Can 100 Thieves steal Team Liquid’s thunder?

Liquid are considered the class of the NA LCS, but 100 Thieves could knock them down a peg.

Photo via Riot Games

After Liquid beat down TSM to start the 2018 NA LCS, many pundits penciled them into the Spring Final.

After all, they accumulated the most talent of any LCS roster. ADC Yiliang “Doublelift” Peng is a three-time defending champion. Top laner Jung “Impact” Eon-yeong has the most Worlds experience of any player in the region. The other three members came from Immortals, one of the most successful LCS squads of the last couple seasons.

Liquid were a heavy favorite to make the finals before they went undefeated last weak. But TSM’s bizarre 0-2 week has opened up the other spot to the field. Another unbeaten team that has eyes on that spot is 100 Thieves. They have a chance to really prove their worth against Liquid this weekend.

In what could be an early preview of the championship bout, who has the edge?

100 Thieves answering the bell

Photo via [Riot Games](https://www.flickr.com/photos/lolesports/)

100 Thieves went into the year with a talented roster but big question marks. Top laner Kim “Ssumday” Chan-ho is probably the best at his position in the region, but top lane hasn’t really been a carry lane. His last team, Dignitas, wisely gave him junglers who spoke his native Korean, which helped him integrate with the rest of the roster. This year, his jungler is William “Meteos” Hartman, who is decidedly not Korean.

Meteos was an even bigger question mark than Ssumday. He hardly played last year, and though he’s been effective when called upon, speculation that he’ll retire has run rampant for years. Those same questions started to follow mid laner Yoo “Ryu” Sang-ook last year, too. When he took time off for burnout, pundits wondered whether he had anything left in the tank after a long competitive career in three major regions.

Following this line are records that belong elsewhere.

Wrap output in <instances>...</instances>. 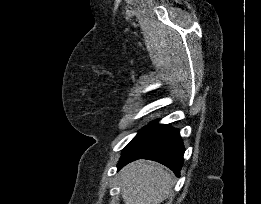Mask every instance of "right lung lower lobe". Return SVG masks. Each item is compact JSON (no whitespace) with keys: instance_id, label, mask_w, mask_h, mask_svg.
Masks as SVG:
<instances>
[{"instance_id":"obj_1","label":"right lung lower lobe","mask_w":261,"mask_h":204,"mask_svg":"<svg viewBox=\"0 0 261 204\" xmlns=\"http://www.w3.org/2000/svg\"><path fill=\"white\" fill-rule=\"evenodd\" d=\"M184 146L178 129L152 122L123 149L118 169L137 159H150L170 168L177 176L183 164Z\"/></svg>"}]
</instances>
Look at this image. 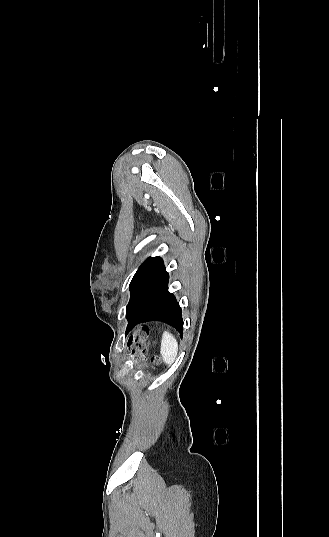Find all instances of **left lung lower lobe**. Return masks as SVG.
Wrapping results in <instances>:
<instances>
[{
    "mask_svg": "<svg viewBox=\"0 0 329 537\" xmlns=\"http://www.w3.org/2000/svg\"><path fill=\"white\" fill-rule=\"evenodd\" d=\"M169 275L164 269L144 291L140 301L126 314L128 333L136 325L152 321L165 322L183 334L182 310L168 291Z\"/></svg>",
    "mask_w": 329,
    "mask_h": 537,
    "instance_id": "left-lung-lower-lobe-1",
    "label": "left lung lower lobe"
}]
</instances>
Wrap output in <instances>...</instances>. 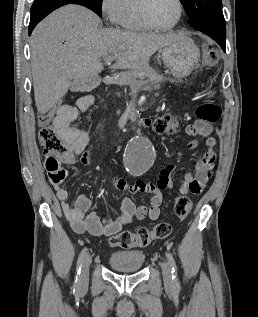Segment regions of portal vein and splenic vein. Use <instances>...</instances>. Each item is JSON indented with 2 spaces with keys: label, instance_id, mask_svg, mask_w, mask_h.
<instances>
[{
  "label": "portal vein and splenic vein",
  "instance_id": "18ae733b",
  "mask_svg": "<svg viewBox=\"0 0 258 317\" xmlns=\"http://www.w3.org/2000/svg\"><path fill=\"white\" fill-rule=\"evenodd\" d=\"M113 58H117V54H113ZM104 60H106L108 64H111V58H109V56H105Z\"/></svg>",
  "mask_w": 258,
  "mask_h": 317
}]
</instances>
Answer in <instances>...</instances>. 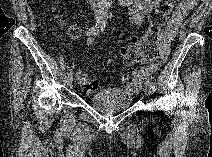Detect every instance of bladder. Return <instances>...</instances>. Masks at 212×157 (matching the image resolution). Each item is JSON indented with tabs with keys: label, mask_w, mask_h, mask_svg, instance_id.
Listing matches in <instances>:
<instances>
[{
	"label": "bladder",
	"mask_w": 212,
	"mask_h": 157,
	"mask_svg": "<svg viewBox=\"0 0 212 157\" xmlns=\"http://www.w3.org/2000/svg\"><path fill=\"white\" fill-rule=\"evenodd\" d=\"M134 95L119 88H106L90 95L89 104L96 111L108 113L128 108Z\"/></svg>",
	"instance_id": "bladder-1"
}]
</instances>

So far, the 100 Thieves have answered those questions with aplomb. Meteos’ synergy with Ryu has been excellent, as the two teamed up to shut down CLG last Sunday. The team has done a good job of not throwing and translating early advantages into objectives, something Ssumday’s team was really good at last year. Coached by the well-respected Neil “pr0lly” Hammad, this is a team that knows what it’s doing.

That’s big for a team with no prior experience playing together. There are no questions about what should be done from 100 Thieves. Ssumday is the carry and split pusher. Ryu supports the jungle, and the whole team empowers ADC Cody Sun to deal damage. 

That’s one area that they may have an advantage over Liquid—they are comfortable in their own skin. Even when Liquid were stomping last week, a lot of that was waiting for the enemy team to make a mistake. That’s a great strategy in the LCS, where mistakes abound. But if 100 Thieves play a clean game, Liquid could be the ones forced into uncomfortable situations.

Liquid’s best player: Impact?

Photo via [Riot Games](https://www.flickr.com/photos/lolesports/)

When Liquid assembled the team, rumor was that Impact received a massive salary as a top-tier import. Despite his issues playing with Cloud9, Impact has cache as a former World Champ. Nobody else currently in the LCS can say that. 

Over the first two weeks of the season, Impact has been Liquid’s best performer. That doesn’t mean he smashes his lane. No, Impact is having a more subtle role in Liquid’s victories, the way a top laner should. Against TSM, he held Hauntzer at bay in a tough matchup and erased one of TSM’s win conditions: split pushing. With Impact’s Gangplank implacable, TSM reached for plays on the other side of the map that backfired.

Against CLG, Impact had the dominant matchup taking Gnar into Ornn, and he destroyed. OpTic’s lane phase went better than expected, but the one place they still fell behind was top lane. When the tried an ill-conceived teleport play into the bot lane, Impact stayed put and snowballed to a lead he would not relinquish.

Liquid have a lot of talent and an established carry in Doublelift, who loves to have resources funneled to him. But doing so requires an understanding of how to play safe on the other side of the map, and even conceded if necessary. That’s something that few NA teams have figured out. Everyone loves to play like solo queue and win all three lanes. Impact understands that’s not always possible and helps his team win anyway.

Checkers vs. chess

The key to this match will be the dance between the best NA top laner of the past, Impact, and the best now, Ssumday. Whoever wins that matchup will give his team a tremendous step up everywhere else. It may not be sexy—tanks are still a big deal after all—but these two players are winners.

A lot of attention will be given to the match between former teammates Doublelift and Zaqueri “Aphromoo” Black, and whether Aphromoo is better off with Cody Sun. Those are the big names and big personalities. But don’t overlook the quiet Koreans on the other side of the map, playing a determined game of chess while the others are playing checkers.